I understand that in .NET finalizers are executed even if the object is partially constructed (for example, if an exception is thrown from its constructor), but what about when the constructor never started at all?
Background
I have C ++ / CLI code that effectively performs the following actions (I don’t think that this is C ++ / CLI, but this is the situation that I have in readiness):
try { ClassA ^objA = FunctionThatReturnsAClassA(); ClassB ^objB = gcnew ClassB(objA); // ClassB is written in C
I have a 100% repeatable case where an exception is thrown from FunctionThatReturnsAClassA () and then the GC starts (it seems to run reliably by running this code again, but the wait is still working), ClassB is called the finalizer.
Now, using the trace output, I can confirm that the ClassB constructor does not work (which, of course, you expect). Therefore, somehow objB was apparently allocated and added to the finalizer list before the prerequisites for calling its constructor were even fulfilled (i.e., collecting the result of FunctionThatReturnsAClassA ()).
This only happens in optimized versions of releases that run outside the debugger. There are many small changes that I can make so that the finalizer result is not executed - for example, inserting another method call between two statements or (which I think) translating "gcnew ClassB" into a separate function that returns an object.

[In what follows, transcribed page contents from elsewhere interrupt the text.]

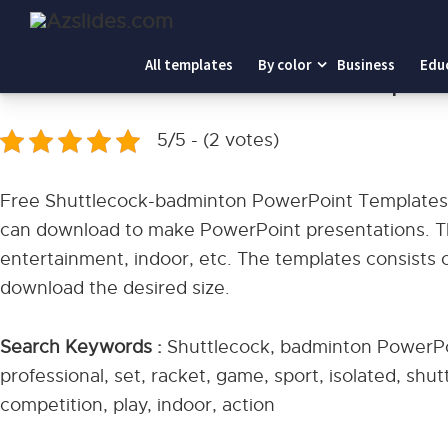
Home
-
Shuttlecock-badminton PowerPoint Templates
All templates
By color
Business
Edu
Shuttlecock-badminton PowerPoint Template
5/5 - (2 votes)
Free Shuttlecock-badminton PowerPoint Templates 
can download to make PowerPoint presentations. Thi
entertainment, indoor, etc. The templates consists 
download the desired size.
Search Keywords :
Shuttlecock, badminton PowerPoi
professional, set, racket, game, sport, isolated, shu
competition, play, indoor, action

It seems to me that somehow the gcnew command allocation part gets the reordering and is performed before the previous statement, but this reordering is NOT reflected in the generated MSIL code (defeating my initial assumption that this was another C ++ / CLI gen bug code). In addition, comparing the generated MSIL code between the “buggy” state and any of the “fixed” states does not show unexpected structural changes.
I also looked at the generated x86 code in the debugger, and so far it does not look strange, but I have not analyzed it so deeply, and in any case, I cannot reproduce this behavior in the debugger, so I'm not 100% sure that the code that I get from the debugger that matches the code that shows strange behavior.
Thus, it may be typical MSIL-> x86 gen gen code, or it may be a reordering of processor instructions (the first seems more likely, but I did not confirm, trying to get the exact code in memory when the behavior occurs - this is my next step) .
Question
So, is it really (due to the lack of a better term) for highlighting an object in .NET being bred and reordered separately from calling the constructor for that object?